9 Janvier 2017
Parce que survivre ne suffit pas.
“Station Eleven” est un roman inclassable, un Ovni littéraire apparenté à de la science-fiction, mais profondément humain, sans aucun artifice d’objets scientifiques. “Station Eleven”, c’est l’humain placé dans une situation intenable, effrayante; c’est l’homme et la femme rassemblés dans une nouvelle communauté, entourée de désolation et d’une civilisation qui s’est arrêtée presque du jour au lendemain. “Station Eleven”, c’est une troupe de théâtre shakespearienne dont les acteurs et les musiciens offrent aux survivants, un instant d’espoir, un moment de culture issue des siècles précédents. “Station Eleven”, c’est aussi deux albums de bandes dessinées, élément important d’une mise en abyme un peu particulière, étrange.
L’auteure canadienne Emily St. John Mandel nous offre avec “Station Eleven” un roman atypique pouvant toucher les lecteurs qui généralement n’accrochent pas à ce genre de récit. Ici, pas de zombies, pas de machines volantes imaginaires, juste des histoires pleines d’humanité.
Emily St. John Mandel a su créer un monde qui se détache réellement de ces romans dits apocalyptiques même si on ne peut s’empêcher de se rappeler l’angoissante lecture de « La route » de Cormac McCarthy.
Tout débute dans un théâtre de la ville de Toronto où l’on présente le Roi Lear. Au quatrième acte, Arthur Leander, l’acteur principal, trébuche, tombe par terre et meurt d’une crise cardiaque. Sous les yeux horrifiés de trois petites filles jouant un rôle de figurantes, Jeevan Chaudhary, essaie de sauver la vedette de la pièce.
Pendant ce temps, partout dans le monde, se répand une grippe virulente avec un taux d’incubation le plus rapide jamais vu. Deux semaines plus tard, 99% de la population est morte.

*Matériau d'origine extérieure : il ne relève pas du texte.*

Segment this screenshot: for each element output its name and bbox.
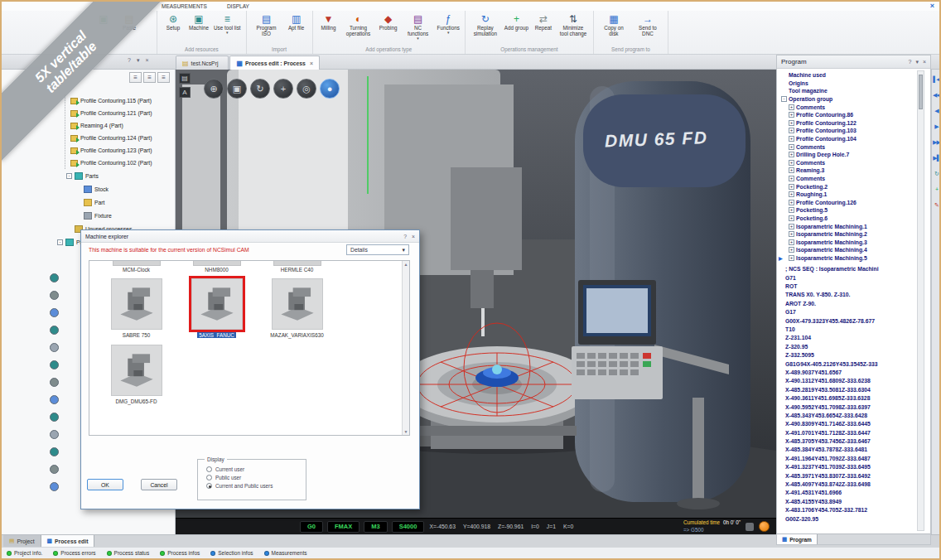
expand-toggle[interactable]: - — [57, 239, 63, 245]
status-indicator[interactable]: Selection infos — [210, 550, 253, 556]
status-indicator[interactable]: Project info. — [7, 550, 42, 556]
display-option[interactable]: Current and Public users — [206, 483, 306, 489]
gcode-line[interactable]: X-489.9037Y451.6567 — [785, 369, 930, 378]
machine-button[interactable]: ▣ Machine ▾ — [186, 12, 211, 31]
program-tree-item[interactable]: ▶ + Isoparametric Machining.3 — [779, 238, 930, 246]
tree-item[interactable]: Fixture — [55, 209, 173, 222]
machine-item-partial[interactable]: MCM-Clock — [96, 261, 176, 273]
close-icon[interactable]: × — [923, 59, 926, 65]
expand-toggle[interactable]: + — [789, 207, 794, 213]
expand-toggle[interactable]: + — [789, 136, 794, 142]
go-start-icon[interactable]: ▌◀ — [933, 76, 939, 83]
gcode-line[interactable]: X-485.343Y453.6654Z-333.6428 — [785, 413, 930, 421]
repeat-button[interactable]: ⇄ Repeat ▾ — [531, 12, 556, 31]
zoom-icon[interactable]: ⊕ — [204, 79, 224, 99]
send-to-dnc-button[interactable]: → Send to DNC ▾ — [631, 12, 664, 37]
program-tree-item[interactable]: ▶ - Operation group — [779, 95, 930, 104]
program-tree-item[interactable]: ▶ + Drilling Deep Hole.7 — [779, 151, 930, 159]
expand-toggle[interactable]: + — [789, 239, 794, 245]
replay-icon[interactable]: ↻ — [934, 171, 939, 177]
gcode-line[interactable]: AROT Z-90. — [785, 301, 930, 309]
cancel-button[interactable]: Cancel — [141, 479, 177, 490]
milling-button[interactable]: ▼ Milling ▾ — [316, 12, 341, 31]
details-dropdown[interactable]: Details ▾ — [346, 244, 409, 255]
machine-item[interactable]: SABRE 750 — [96, 278, 176, 338]
tree-node-icon[interactable] — [50, 465, 59, 474]
ok-button[interactable]: OK — [87, 479, 123, 490]
operation-item[interactable]: Reaming.4 (Part) — [70, 119, 173, 132]
expand-toggle[interactable]: + — [789, 112, 794, 118]
gcode-line[interactable]: ; NCS SEQ : Isoparametric Machini — [785, 266, 930, 274]
pan-view-icon[interactable]: + — [273, 79, 293, 99]
pin-icon[interactable]: ▾ — [915, 59, 919, 65]
program-tree-item[interactable]: ▶ + Comments — [779, 103, 930, 111]
tree-node-icon[interactable] — [50, 482, 59, 491]
machine-item[interactable]: 5AXIS_FANUC — [176, 278, 257, 338]
gcode-line[interactable]: X-485.4155Y453.8949 — [785, 499, 930, 507]
status-indicator[interactable]: Process infos — [160, 550, 200, 556]
expand-toggle[interactable]: + — [789, 160, 794, 166]
annotation-icon[interactable]: A — [179, 87, 191, 98]
gcode-line[interactable]: G00Z-320.95 — [785, 516, 930, 524]
status-orange-icon[interactable] — [759, 521, 770, 532]
status-indicator[interactable]: Measurements — [264, 550, 307, 556]
gcode-line[interactable]: X-485.3971Y453.8307Z-333.6492 — [785, 473, 930, 481]
help-icon[interactable]: ? — [908, 59, 911, 65]
machine-list-scrollbar[interactable]: ▲▼ — [402, 261, 409, 435]
expand-toggle[interactable]: + — [789, 215, 794, 221]
expand-toggle[interactable]: + — [789, 176, 794, 181]
go-end-icon[interactable]: ▶▌ — [933, 155, 939, 162]
gcode-line[interactable]: X-485.4097Y453.8742Z-333.6498 — [785, 481, 930, 490]
gcode-line[interactable]: G71 — [785, 275, 930, 283]
gcode-line[interactable]: X-485.2819Y453.5081Z-333.6304 — [785, 387, 930, 395]
gcode-line[interactable]: ROT — [785, 283, 930, 292]
program-tree-item[interactable]: ▶ + Isoparametric Machining.5 — [779, 254, 930, 263]
view-cube-icon[interactable]: ▣ — [227, 79, 247, 99]
tree-node-icon[interactable] — [50, 395, 59, 404]
machine-item[interactable]: DMG_DMU65-FD — [96, 345, 176, 404]
operation-item[interactable]: Profile Contouring.115 (Part) — [70, 94, 173, 107]
program-tree-item[interactable]: ▶ + Pocketing.2 — [779, 182, 930, 191]
rotate-view-icon[interactable]: ↻ — [250, 79, 270, 99]
tree-item[interactable]: - Parts — [55, 169, 173, 182]
machine-item[interactable]: MAZAK_VARIAXIS630 — [257, 278, 337, 338]
program-tree-item[interactable]: ▶ + Pocketing.6 — [779, 215, 930, 223]
gcode-line[interactable]: X-491.0701Y451.7128Z-333.6447 — [785, 430, 930, 438]
tree-node-icon[interactable] — [50, 413, 59, 422]
expand-toggle[interactable]: + — [789, 184, 794, 190]
gcode-line[interactable]: Z-320.95 — [785, 344, 930, 352]
expand-toggle[interactable]: + — [789, 231, 794, 237]
expand-toggle[interactable]: - — [66, 173, 72, 179]
expand-toggle[interactable]: + — [789, 167, 794, 173]
step-backward-icon[interactable]: ◀ — [934, 108, 938, 114]
replay-simulation-button[interactable]: ↻ Replay simulation ▾ — [469, 12, 502, 37]
expand-toggle[interactable]: + — [789, 255, 794, 261]
gcode-line[interactable]: X-491.1964Y451.7092Z-333.6487 — [785, 456, 930, 464]
scrollbar-thumb[interactable] — [919, 75, 923, 109]
gcode-line[interactable]: G00X-479.3323Y455.4826Z-78.677 — [785, 318, 930, 326]
program-tree-item[interactable]: ▶ + Pocketing.5 — [779, 206, 930, 215]
gcode-line[interactable]: X-490.3611Y451.6985Z-333.6328 — [785, 395, 930, 403]
detail-view-icon[interactable]: ≡ — [143, 72, 156, 83]
menu-tab[interactable]: MEASUREMENTS — [162, 3, 207, 9]
tree-item[interactable]: Stock — [55, 182, 173, 196]
expand-toggle[interactable]: + — [789, 120, 794, 126]
machine-item-partial[interactable]: HERMLE C40 — [257, 261, 337, 273]
probing-button[interactable]: ◆ Probing ▾ — [376, 12, 401, 31]
close-icon[interactable]: × — [145, 57, 148, 64]
add-icon[interactable]: + — [935, 186, 938, 193]
fit-view-icon[interactable]: ◎ — [297, 79, 316, 99]
program-tree-item[interactable]: ▶ + Comments — [779, 175, 930, 183]
program-tree-item[interactable]: ▶ Origins — [779, 80, 930, 88]
program-tree-item[interactable]: ▶ + Profile Contouring.103 — [779, 127, 930, 135]
operation-item[interactable]: Profile Contouring.121 (Part) — [70, 107, 173, 119]
setup-button[interactable]: ⊛ Setup ▾ — [161, 12, 186, 31]
help-icon[interactable]: ? — [128, 57, 131, 64]
status-indicator[interactable]: Process errors — [53, 550, 95, 556]
tab-close-icon[interactable]: × — [310, 60, 313, 66]
gcode-line[interactable]: TRANS X0. Y-850. Z-310. — [785, 292, 930, 300]
tree-item[interactable]: Part — [55, 196, 173, 209]
edit-icon[interactable]: ✎ — [934, 202, 939, 209]
display-option[interactable]: Public user — [206, 475, 306, 480]
radio-icon[interactable] — [206, 483, 212, 489]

Plus d’électricité, les avions sont cloués au sol, les autoroutes sont bondées d’automobiles immobilisées occupées par des morts qui espéraient fuir le virus.
Les rescapés forment de petites communautés. On espère. On attend quoi ? Un avion qui arrive, la garde nationale qui viendrait les réchapper, un bateau qui viendrait d’ailleurs apportant de bonnes nouvelles. En vain.
Dans la vie d’avant l’hécatombe, deux endroits étaient reconnus pour leurs longues attentes : les hôpitaux et les aéroports. Pendant une pandémie de ce genre, on évite les hôpitaux, mais l’aéroport de Severn City accueillera quelques centaines de voyageurs qui s’y établiront.
Le temps passe, la civilisation d’avant est encore bien présente dans la mémoire de ceux qui l’ont vécue. Il faut penser à ceux qui sont nés après, qui doivent savoir d’où ils viennent pour mieux comprendre ce qui s’est passé. Un survivant crée un musée où il dépose quelques artefacts d’un monde qui lui semble si loin. Cellulaires, iPad, revues, grille-pains ou souliers à talons aiguille, tous ces objets ne sont que des souvenirs d’un autre temps. Preuve que la culture est encore vivante, une troupe de théâtre en tournée perpétuelle, apporte divertissement et espoir à ces petites communautés dispersées autour des Grands Lacs.
Le récit se déroule à différentes époques : avant la pandémie, deux semaines après et aussi, quelques vingt ans après ces terribles moments.
L’auteure joue avec les personnages et les époques, fait des allers retours et nous tricote un récit passionnant, par les découvertes que l’on fait. Elle sait parfaitement où elle veut amener ses personnages. Le lecteur est un peu décontenancé par cette construction et cette structure, mais quel plaisir de s’abandonner dans les méandres du récit, quel bonheur de se laisser transporter par le talent de St. John Mandel et par la complexité de ses personnages. Personnages que l’on découvre petit à petit, couche après couche, dans un amalgame d’époques habile et captivant.
J’y ai vécu des scènes intenses, des moments de réflexion fiévreux et j’en suis ressorti un peu secoué, mais non sans avoir bénéficié d’une bonne dose d’espoir. En ce monde et aux humains qui l’habitent.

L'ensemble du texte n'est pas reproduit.